- **REQUIRED WORK**
Copy out each line of the material in which the word "Auslegung" can be found.

___ MATERIAL FOR THIS EXERCISE

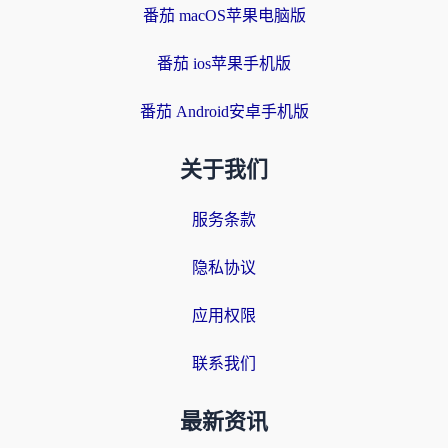
番茄 macOS苹果电脑版
番茄 ios苹果手机版
番茄 Android安卓手机版
关于我们
服务条款
隐私协议
应用权限
联系我们
最新资讯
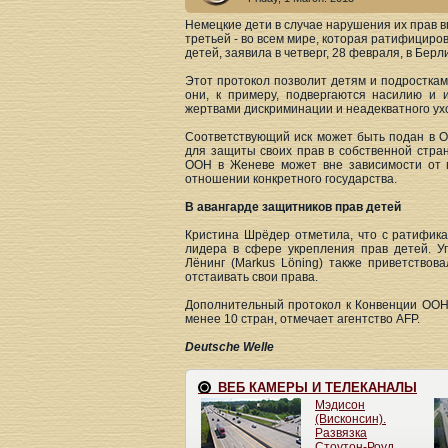
Немецкие дети в случае нарушения их прав в
третьей - во всем мире, которая ратифицир
детей, заявила в четверг, 28 февраля, в Бер
Этот протокол позволит детям и подросткам
они, к примеру, подвергаются насилию и 
жертвами дискриминации и неадекватного ухо
Соответствующий иск может быть подан в О
для защиты своих прав в собственной стра
ООН в Женеве может вне зависимости от 
отношении конкретного государства.
В авангарде защитников прав детей
Кристина Шрёдер отметила, что с ратифика
лидера в сфере укрепления прав детей. У
Лёнинг (Markus Löning) также приветствов
отстаивать свои права.
Дополнительный протокол к Конвенции ООН о
менее 10 стран, отмечает агентство AFP.
Deutsche Welle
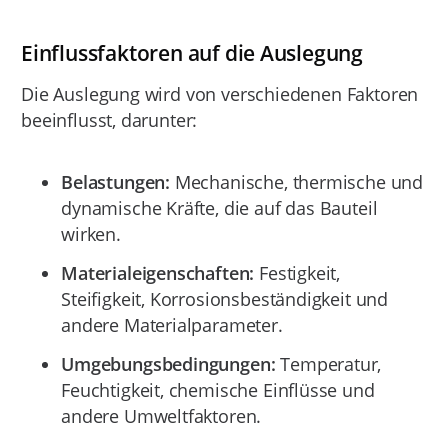
Einflussfaktoren auf die Auslegung
Die Auslegung wird von verschiedenen Faktoren
beeinflusst, darunter:
Belastungen:
Mechanische, thermische und
dynamische Kräfte, die auf das Bauteil
wirken.
Materialeigenschaften:
Festigkeit,
Steifigkeit, Korrosionsbeständigkeit und
andere Materialparameter.
Umgebungsbedingungen:
Temperatur,
Feuchtigkeit, chemische Einflüsse und
andere Umweltfaktoren.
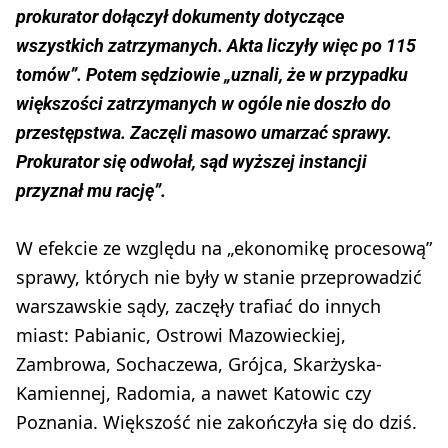
prokurator dołączył dokumenty dotyczące
wszystkich zatrzymanych. Akta liczyły więc po 115
tomów”. Potem sędziowie „uznali, że w przypadku
większości zatrzymanych w ogóle nie doszło do
przestępstwa. Zaczęli masowo umarzać sprawy.
Prokurator się odwołał, sąd wyższej instancji
przyznał mu rację”.
W efekcie ze względu na „ekonomikę procesową”
sprawy, których nie były w stanie przeprowadzić
warszawskie sądy, zaczęły trafiać do innych
miast: Pabianic, Ostrowi Mazowieckiej,
Zambrowa, Sochaczewa, Grójca, Skarżyska-
Kamiennej, Radomia, a nawet Katowic czy
Poznania. Większość nie zakończyła się do dziś.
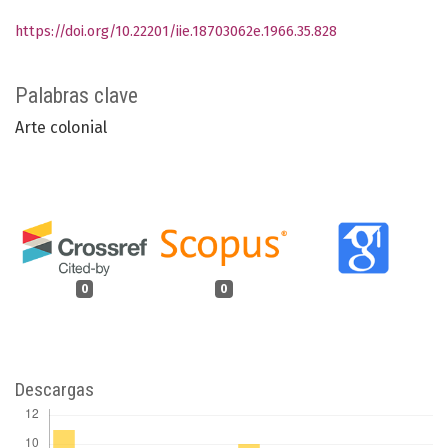
https://doi.org/10.22201/iie.18703062e.1966.35.828
Palabras clave
Arte colonial
0
0
Descargas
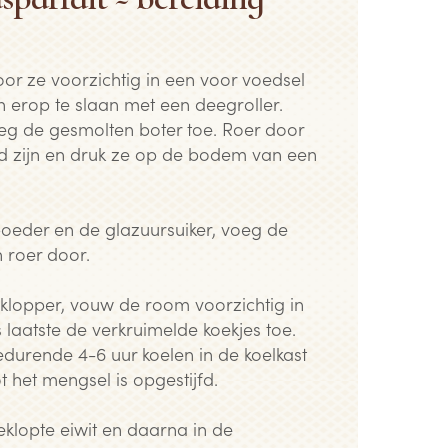
or ze voorzichtig in een voor voedsel
n erop te slaan met een deegroller.
eg de gesmolten boter toe. Roer door
d zijn en druk ze op de bodem van een
oeder en de glazuursuiker, voeg de
n roer door.
 klopper, vouw de room voorzichtig in
laatste de verkruimelde koekjes toe.
edurende 4-6 uur koelen in de koelkast
t het mengsel is opgestijfd.
eklopte eiwit en daarna in de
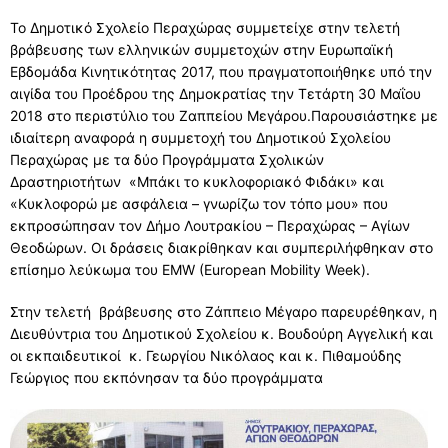
ΣΥΧΝΕΣ ΕΡΩΤΗΣΕΙΣ – ΤΜΗΜΑ ΟΙΚΟΝΟΜΙΚΟΥ
Το Δημοτικό Σχολείο Περαχώρας συμμετείχε στην τελετή
βράβευσης των ελληνικών συμμετοχών στην Ευρωπαϊκή
ΣΥΧΝΕΣ ΕΡΩΤΗΣΕΙΣ – ΤΜΗΜΑ ΠΡΟΣΩΠΙΚΟΥ
Εβδομάδα Κινητικότητας 2017, που πραγματοποιήθηκε υπό την
αιγίδα του Προέδρου της Δημοκρατίας την Τετάρτη 30 Μαΐου
2018 στο περιστύλιο του Ζαππείου Μεγάρου.Παρουσιάστηκε με
ιδιαίτερη αναφορά η συμμετοχή του Δημοτικού Σχολείου
Περαχώρας με τα δύο Προγράμματα Σχολικών
Δραστηριοτήτων «Μπάκι το κυκλοφοριακό Φιδάκι» και
«Κυκλοφορώ με ασφάλεια – γνωρίζω τον τόπο μου» που
εκπροσώπησαν τον Δήμο Λουτρακίου – Περαχώρας – Αγίων
Θεοδώρων. Οι δράσεις διακρίθηκαν και συμπεριλήφθηκαν στο
επίσημο λεύκωμα του EMW (European Mobility Week).
Στην τελετή βράβευσης στο Ζάππειο Μέγαρο παρευρέθηκαν, η
Διευθύντρια του Δημοτικού Σχολείου κ. Βουδούρη Αγγελική και
οι εκπαιδευτικοί κ. Γεωργίου Νικόλαος και κ. Πιθαμούδης
Γεώργιος που εκπόνησαν τα δύο προγράμματα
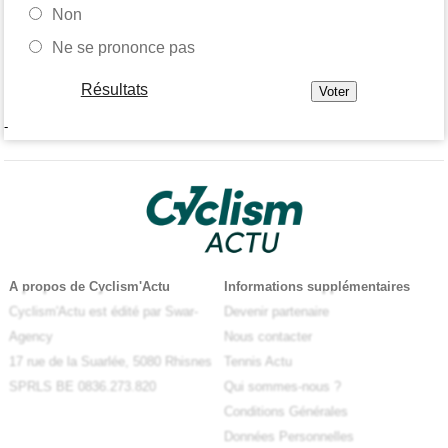
Non
Ne se prononce pas
Résultats
-
A propos de Cyclism'Actu
Informations supplémentaires
Cyclism'Actu est édité par Swar-
Devenir partenaire
Agency
Nous contacter
17 rue de la Suarlée, 5080 Rhisnes
Tennis Actu
SPRLS BE 0836.273.820
Qui sommes-nous ?
Conditions Générales
Données Personnelles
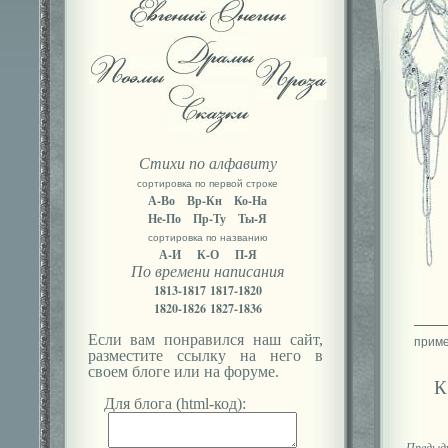
Стихи по алфавиту
сортировка по первой строке
А-Во
Вр-Кн
Ко-На
Не-По
Пр-Ту
Ты-Я
сортировка по названию
А-И
К-О
П-Я
По времени написания
1813-1817
1817-1820
1820-1826
1827-1836
Если вам понравился наш сайт,
разместите ссылку на него в
своем блоге или на форуме.
К
Для блога (html-код):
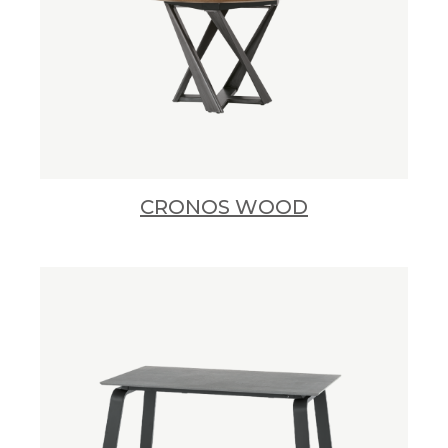
CRONOS WOOD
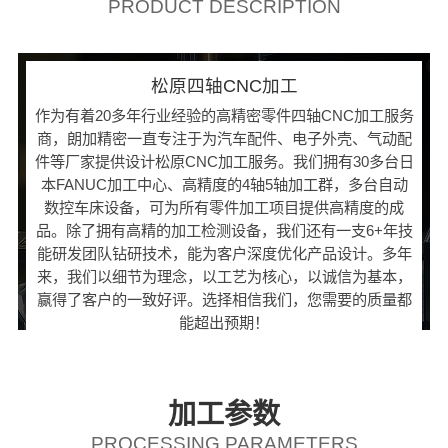
PRODUCT DESCRIPTION
松原四轴CNC加工
作为有着20多年行业经验的高精密零件四轴CNC加工服务
商，朗加精密一直专注于为汽车配件、电子外壳、气动配
件等厂家提供设计松原CNC加工服务。我们拥有30多台日
本FANUC加工中心、高精度的4轴5轴加工群，多台自动
数控车床设备，可为所有零件加工项目提供高精度的成
品。除了拥有高精的加工检测设备，我们还有一支6+年技
能研发团队钻研技术，能为客户深度优化产品设计。多年
来，我们以细节为理念，以工艺为核心，以诚信为基本，
赢得了客户的一致好评。选择相信我们，您需要的质量都
能超出预期！
加工参数
PROCESSING PARAMETERS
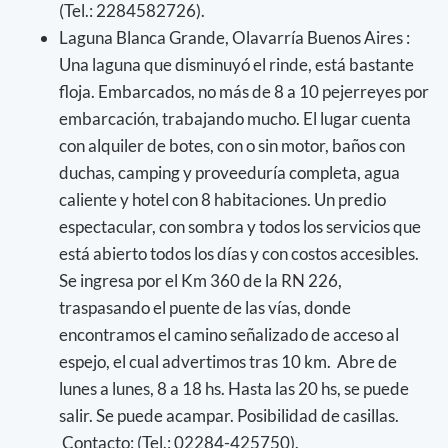
(Tel.: 2284582726).
Laguna Blanca Grande, Olavarría Buenos Aires :
Una laguna que disminuyó el rinde, está bastante
floja. Embarcados, no más de 8 a 10 pejerreyes por
embarcación, trabajando mucho. El lugar cuenta
con alquiler de botes, con o sin motor, baños con
duchas, camping y proveeduría completa, agua
caliente y hotel con 8 habitaciones. Un predio
espectacular, con sombra y todos los servicios que
está abierto todos los días y con costos accesibles.
Se ingresa por el Km 360 de la RN 226,
traspasando el puente de las vías, donde
encontramos el camino señalizado de acceso al
espejo, el cual advertimos tras 10 km. Abre de
lunes a lunes, 8 a 18 hs. Hasta las 20 hs, se puede
salir. Se puede acampar. Posibilidad de casillas.
Contacto: (Tel.: 02284-425750).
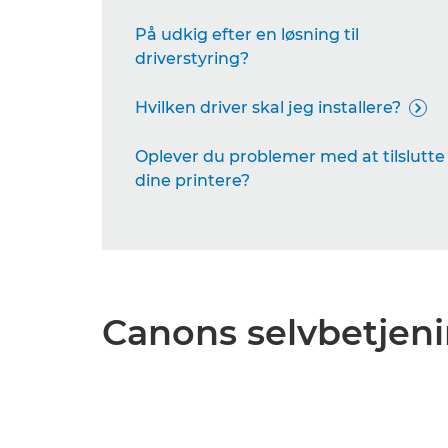
På udkig efter en løsning til
driverstyring?
Hvilken driver skal jeg installere?

Oplever du problemer med at tilslutte
dine printere?
Canons selvbetjeni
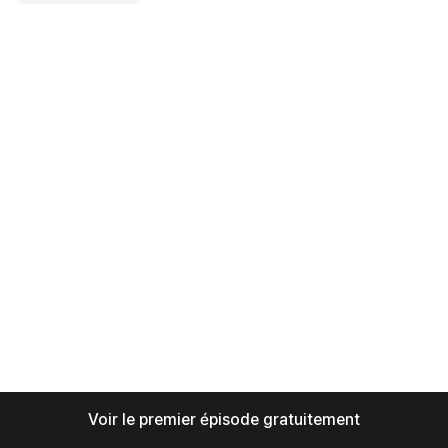
Voir le premier épisode gratuitement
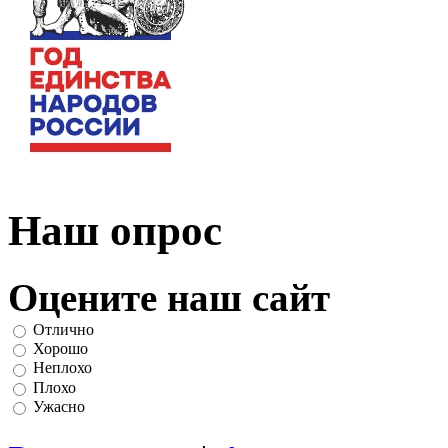
Наш опрос
Оцените наш сайт
Отлично
Хорошо
Неплохо
Плохо
Ужасно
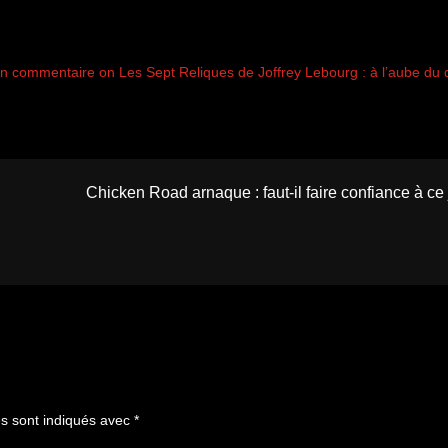
un commentaire on Les Sept Reliques de Joffrey Lebourg : à l’aube du 
Chicken Road arnaque : faut-il faire confiance à ce
es sont indiqués avec
*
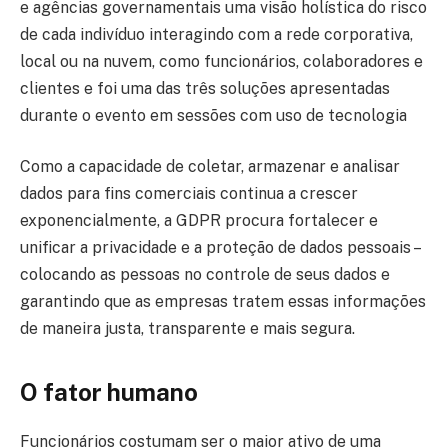
e agências governamentais uma visão holística do risco
de cada indivíduo interagindo com a rede corporativa,
local ou na nuvem, como funcionários, colaboradores e
clientes e foi uma das três soluções apresentadas
durante o evento em sessões com uso de tecnologia
Como a capacidade de coletar, armazenar e analisar
dados para fins comerciais continua a crescer
exponencialmente, a GDPR procura fortalecer e
unificar a privacidade e a proteção de dados pessoais –
colocando as pessoas no controle de seus dados e
garantindo que as empresas tratem essas informações
de maneira justa, transparente e mais segura.
O fator humano
Funcionários costumam ser o maior ativo de uma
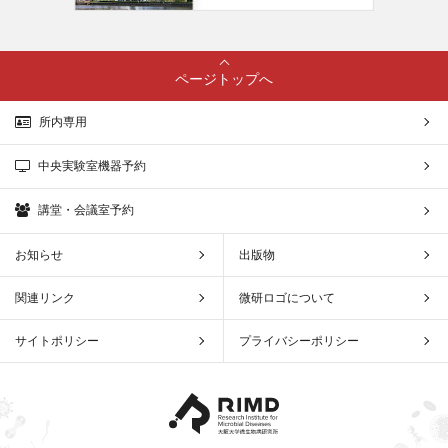
ページトップへ
所内専用
中央実験室機器予約
講堂・会議室予約
お知らせ
出版物
関連リンク
微研ロゴについて
サイトポリシー
プライバシーポリシー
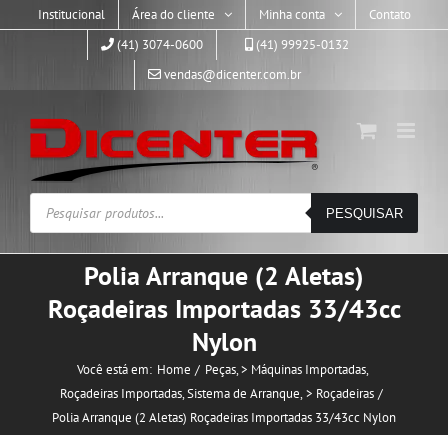
Skip
Institucional
Área do cliente
Minha conta
Contato
to
(41) 3074-0600
(41) 99925-0132
content
vendas@dicenter.com.br
Pesquisar
PESQUISAR
produtos
Polia Arranque (2 Aletas)
Roçadeiras Importadas 33/43cc
Nylon
Você está em:
Home
Peças
> Máquinas Importadas
Roçadeiras Importadas
Sistema de Arranque
> Roçadeiras
Polia Arranque (2 Aletas) Roçadeiras Importadas 33/43cc Nylon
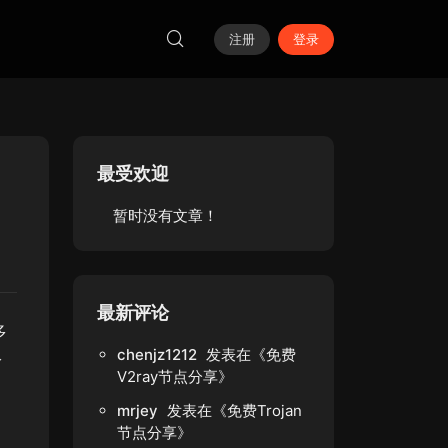
注册
登录
最受欢迎
暂时没有文章！
最新评论
多
chenjz1212
发表在《
免费
纷
V2ray节点分享
》
mrjey
发表在《
免费Trojan
节点分享
》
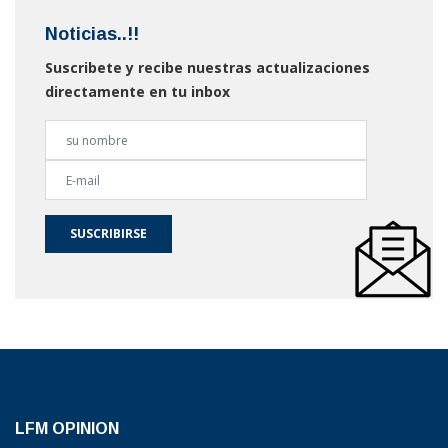
Noticias..!!
Suscribete y recibe nuestras actualizaciones
directamente en tu inbox
SUSCRIBIRSE
LFM OPINION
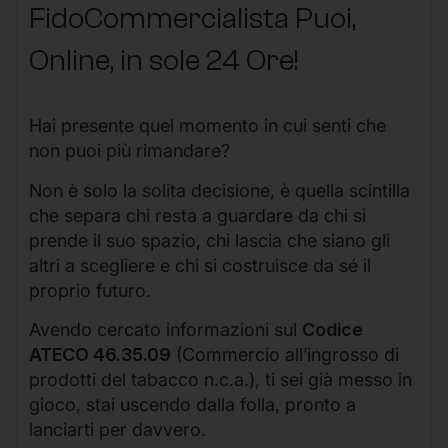
FidoCommercialista Puoi,
Online, in sole 24 Ore
!
Hai presente quel momento in cui senti che
non puoi più rimandare?
Non è solo la solita decisione, è quella scintilla
che separa chi resta a guardare da chi si
prende il suo spazio, chi lascia che siano gli
altri a scegliere e chi si costruisce da sé il
proprio futuro.
Avendo cercato informazioni sul
Codice
ATECO 46.35.09
(Commercio all’ingrosso di
prodotti del tabacco n.c.a.), ti sei già messo in
gioco, stai uscendo dalla folla, pronto a
lanciarti per davvero.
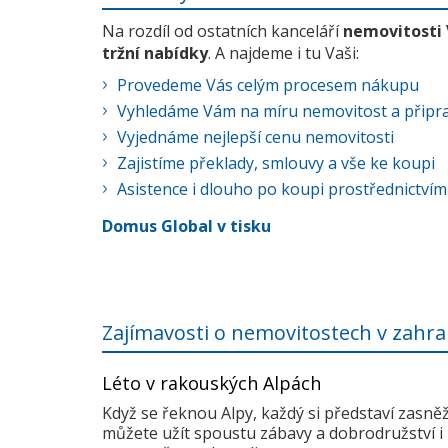
Na rozdíl od ostatních kanceláří
nemovitosti
tržní nabídky
. A najdeme i tu Vaši:
Provedeme Vás celým procesem nákupu
Vyhledáme Vám na míru nemovitost a připra
Vyjednáme nejlepší cenu nemovitosti
Zajistíme překlady, smlouvy a vše ke koupi
Asistence i dlouho po koupi prostřednictvím
Domus Global v tisku
Zajímavosti o nemovitostech v zahra
Léto v rakouských Alpách
Když se řeknou Alpy, každý si představí zasně
můžete užít spoustu zábavy a dobrodružství i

______

- **TASK ANSWER**
Einflussfaktoren auf die Auslegung
Die Auslegung wird von verschiedenen Faktoren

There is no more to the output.